[Dataset entries]
################

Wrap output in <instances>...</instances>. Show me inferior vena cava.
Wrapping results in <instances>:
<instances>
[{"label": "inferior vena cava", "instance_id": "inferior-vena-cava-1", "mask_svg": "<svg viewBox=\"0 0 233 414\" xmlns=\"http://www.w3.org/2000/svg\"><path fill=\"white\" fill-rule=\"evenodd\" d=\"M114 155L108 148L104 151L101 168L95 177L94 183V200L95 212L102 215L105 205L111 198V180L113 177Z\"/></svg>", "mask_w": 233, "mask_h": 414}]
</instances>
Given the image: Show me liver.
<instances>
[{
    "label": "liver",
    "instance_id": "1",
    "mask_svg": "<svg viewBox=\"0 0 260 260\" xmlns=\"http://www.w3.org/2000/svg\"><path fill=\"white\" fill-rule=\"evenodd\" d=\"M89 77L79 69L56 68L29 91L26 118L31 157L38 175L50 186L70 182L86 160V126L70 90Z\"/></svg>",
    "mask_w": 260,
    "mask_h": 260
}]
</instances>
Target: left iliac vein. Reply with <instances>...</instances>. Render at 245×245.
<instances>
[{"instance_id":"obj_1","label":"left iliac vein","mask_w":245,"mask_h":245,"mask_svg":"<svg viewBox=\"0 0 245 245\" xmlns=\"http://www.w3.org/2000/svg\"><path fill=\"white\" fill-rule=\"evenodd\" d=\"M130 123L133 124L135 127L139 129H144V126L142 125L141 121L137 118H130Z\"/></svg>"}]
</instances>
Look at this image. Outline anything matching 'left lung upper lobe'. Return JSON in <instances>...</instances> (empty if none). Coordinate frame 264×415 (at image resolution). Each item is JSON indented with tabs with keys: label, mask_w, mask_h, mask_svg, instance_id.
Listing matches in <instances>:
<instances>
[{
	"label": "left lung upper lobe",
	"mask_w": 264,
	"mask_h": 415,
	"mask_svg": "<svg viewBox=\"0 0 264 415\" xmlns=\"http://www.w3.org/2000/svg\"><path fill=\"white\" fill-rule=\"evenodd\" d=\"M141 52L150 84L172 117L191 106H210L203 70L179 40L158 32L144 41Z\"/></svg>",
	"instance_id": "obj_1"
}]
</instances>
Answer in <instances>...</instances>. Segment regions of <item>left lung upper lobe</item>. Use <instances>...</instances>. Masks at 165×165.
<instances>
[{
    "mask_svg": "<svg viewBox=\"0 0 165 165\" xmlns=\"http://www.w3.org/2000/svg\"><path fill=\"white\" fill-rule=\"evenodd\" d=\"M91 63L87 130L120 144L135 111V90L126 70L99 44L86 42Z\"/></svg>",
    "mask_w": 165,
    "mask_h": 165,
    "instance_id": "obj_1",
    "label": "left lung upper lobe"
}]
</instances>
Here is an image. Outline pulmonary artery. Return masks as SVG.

################

Exactly and only the lines from the line containing "Target: left iliac" through the final line of the records above must be returned.

_SOLUTION FOR THIS PROBLEM_
Target: left iliac vein. Reply with <instances>...</instances>. Render at 245×245.
<instances>
[{"instance_id":"obj_1","label":"left iliac vein","mask_w":245,"mask_h":245,"mask_svg":"<svg viewBox=\"0 0 245 245\" xmlns=\"http://www.w3.org/2000/svg\"><path fill=\"white\" fill-rule=\"evenodd\" d=\"M130 123L133 124L135 127L139 129H144V126L142 125L141 121L137 118H130Z\"/></svg>"}]
</instances>
Look at this image. Outline anything matching 'left lung upper lobe'. Return JSON in <instances>...</instances> (empty if none). Coordinate frame 264×415 (at image resolution). Each item is JSON indented with tabs with keys: label, mask_w, mask_h, mask_svg, instance_id.
Listing matches in <instances>:
<instances>
[{
	"label": "left lung upper lobe",
	"mask_w": 264,
	"mask_h": 415,
	"mask_svg": "<svg viewBox=\"0 0 264 415\" xmlns=\"http://www.w3.org/2000/svg\"><path fill=\"white\" fill-rule=\"evenodd\" d=\"M141 52L150 84L172 117L191 106H210L203 70L179 40L158 32L144 41Z\"/></svg>",
	"instance_id": "obj_1"
}]
</instances>
Answer in <instances>...</instances>. Segment regions of <item>left lung upper lobe</item>. Use <instances>...</instances>. Masks at 165×165.
<instances>
[{
    "mask_svg": "<svg viewBox=\"0 0 165 165\" xmlns=\"http://www.w3.org/2000/svg\"><path fill=\"white\" fill-rule=\"evenodd\" d=\"M91 63L87 130L120 144L135 111V90L126 70L99 44L86 42Z\"/></svg>",
    "mask_w": 165,
    "mask_h": 165,
    "instance_id": "obj_1",
    "label": "left lung upper lobe"
}]
</instances>
Here is an image. Outline pulmonary artery. Return masks as SVG.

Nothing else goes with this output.